Therapeutic drug overdose (FM13.17) spans three major toxidrome groups:

Antipyretics:
- Paracetamol: NAPQI hepatotoxicity (Phase 1 = silent; Phase 3 = fulminant hepatic failure). Antidote: NAC within 8 h (still useful to 24 h); Rumack-Matthew nomogram guides treatment.
- Salicylates: biphasic acid-base; urinary alkalinisation + HD.
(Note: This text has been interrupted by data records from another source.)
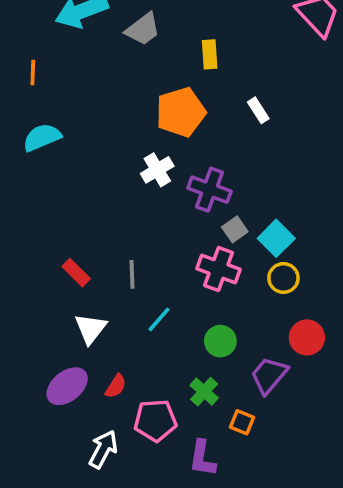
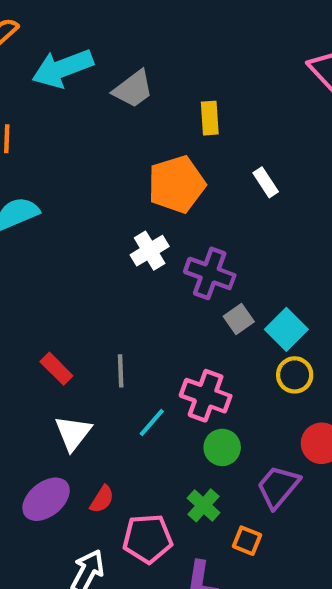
pink cross: (219, 269) -> (206, 396), moved

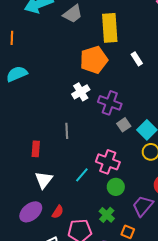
yellow rectangle: (210, 118) -> (110, 28), size x1.8
red rectangle: (56, 369) -> (36, 149), turned 49
gray line: (121, 371) -> (67, 131), moved

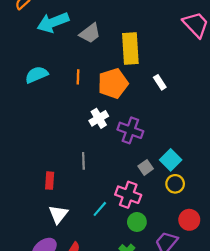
orange line: (12, 38) -> (78, 77), moved
cyan semicircle: (17, 74) -> (37, 75), moved
gray square: (124, 125) -> (146, 167), moved

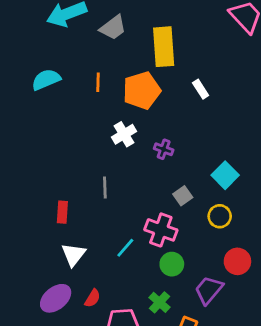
purple cross: (130, 130) -> (164, 149), size x0.6
cyan square: (171, 160) -> (225, 175), moved

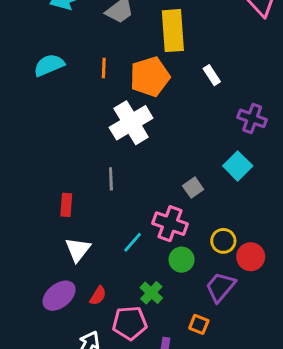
white cross: (124, 134) -> (131, 123), size x1.6
purple cross: (164, 149) -> (252, 118), moved, size x1.4
yellow circle: (220, 216) -> (223, 241), moved
green cross: (159, 302) -> (151, 293), moved

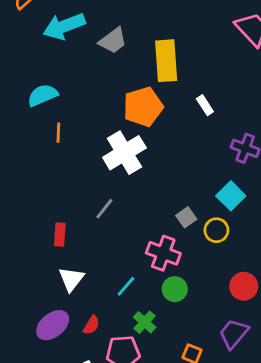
orange line: (104, 68) -> (58, 133), moved
gray line: (111, 179) -> (104, 209), turned 40
yellow circle: (223, 241) -> (216, 230), moved
cyan line: (133, 242) -> (126, 286), moved
purple trapezoid: (220, 287) -> (234, 334), moved

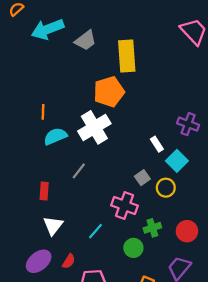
cyan semicircle: (43, 95) -> (55, 136), moved
white rectangle: (205, 105) -> (157, 144), moved
green circle: (175, 289) -> (133, 248), moved
green cross: (145, 322) -> (152, 228), moved, turned 30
Sedative-hypnotics and anticonvulsants:
- Barbiturates: direct Cl⁻ channel opening → fatal respiratory depression; no antidote; ventilatory support.
- Benzodiazepines: GABA-A modulation (ceiling effect); antidote = flumazenil; rarely fatal alone.
- Phenytoin: cerebellar signs + cardiac conduction defects at toxic levels.
- Lithium: narrow TI; tremor → seizures → irreversible cerebellar damage; HD for toxicity.

Neuropsychotropics:
- TCAs: Na⁺ block (QRS widening) + anticholinergic toxidrome; antidote = IV NaHCO₃; lipid emulsion rescue.
- Antipsychotics/haloperidol: QTc prolongation; NMS; magnesium for torsades; dantrolene/bromocriptine for NMS.
- INH overdose: refractory seizures; antidote = IV pyridoxine.
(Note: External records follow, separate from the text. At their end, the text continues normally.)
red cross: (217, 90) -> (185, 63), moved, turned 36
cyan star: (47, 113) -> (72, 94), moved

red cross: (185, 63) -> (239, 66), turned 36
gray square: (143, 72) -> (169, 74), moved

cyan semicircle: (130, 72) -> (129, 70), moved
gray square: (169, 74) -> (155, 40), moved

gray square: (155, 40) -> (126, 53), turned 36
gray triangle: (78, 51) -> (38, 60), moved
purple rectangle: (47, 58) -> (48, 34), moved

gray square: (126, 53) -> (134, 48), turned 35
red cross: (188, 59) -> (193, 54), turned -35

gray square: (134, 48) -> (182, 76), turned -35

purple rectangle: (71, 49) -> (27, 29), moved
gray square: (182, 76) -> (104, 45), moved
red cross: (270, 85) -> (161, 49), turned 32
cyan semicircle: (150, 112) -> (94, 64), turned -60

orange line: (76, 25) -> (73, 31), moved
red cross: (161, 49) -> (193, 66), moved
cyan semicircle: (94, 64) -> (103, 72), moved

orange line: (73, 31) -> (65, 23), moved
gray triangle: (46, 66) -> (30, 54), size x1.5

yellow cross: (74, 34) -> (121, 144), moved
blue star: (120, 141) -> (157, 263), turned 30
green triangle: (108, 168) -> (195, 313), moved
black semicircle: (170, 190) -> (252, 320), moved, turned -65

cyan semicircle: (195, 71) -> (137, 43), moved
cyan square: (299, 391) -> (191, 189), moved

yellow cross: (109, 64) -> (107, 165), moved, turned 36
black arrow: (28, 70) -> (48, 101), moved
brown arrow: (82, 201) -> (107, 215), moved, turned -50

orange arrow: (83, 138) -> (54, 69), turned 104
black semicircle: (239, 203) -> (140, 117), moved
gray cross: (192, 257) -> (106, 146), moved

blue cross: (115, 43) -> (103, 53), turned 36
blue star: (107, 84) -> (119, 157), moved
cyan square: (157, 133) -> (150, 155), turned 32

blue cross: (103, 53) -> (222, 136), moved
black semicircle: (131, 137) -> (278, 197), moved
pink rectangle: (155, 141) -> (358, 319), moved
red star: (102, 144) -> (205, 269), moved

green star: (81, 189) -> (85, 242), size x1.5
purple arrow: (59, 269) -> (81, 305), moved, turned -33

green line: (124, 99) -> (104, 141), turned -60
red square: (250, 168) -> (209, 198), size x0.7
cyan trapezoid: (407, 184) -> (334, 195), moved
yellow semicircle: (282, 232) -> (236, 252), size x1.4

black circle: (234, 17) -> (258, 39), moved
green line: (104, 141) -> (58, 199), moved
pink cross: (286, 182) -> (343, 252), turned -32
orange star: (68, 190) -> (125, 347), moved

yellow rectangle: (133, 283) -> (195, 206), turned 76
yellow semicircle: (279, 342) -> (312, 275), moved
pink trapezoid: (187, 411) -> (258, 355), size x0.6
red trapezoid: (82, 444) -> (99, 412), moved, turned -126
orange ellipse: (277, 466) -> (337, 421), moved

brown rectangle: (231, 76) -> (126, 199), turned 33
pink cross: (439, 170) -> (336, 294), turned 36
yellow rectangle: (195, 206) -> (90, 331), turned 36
Forensic principle: asymptomatic presentation does NOT exclude significant toxicity (paracetamol, TCA — both can kill while appearing well in early hours).

REFLECT

The 22-year-old woman from the hook scenario is assessed 10 hours after ingestion. Her serum paracetamol plots above the treatment line. She tells you she 'didn't really want to die — just wanted to show how upset she was'. Is this information medically relevant to your decision to start NAC? Is it legally relevant to how the case is documented? How does the Mental Healthcare Act 2017's decriminalisation of attempted suicide change the way you should approach the interaction with this patient and the police officer who brought her in?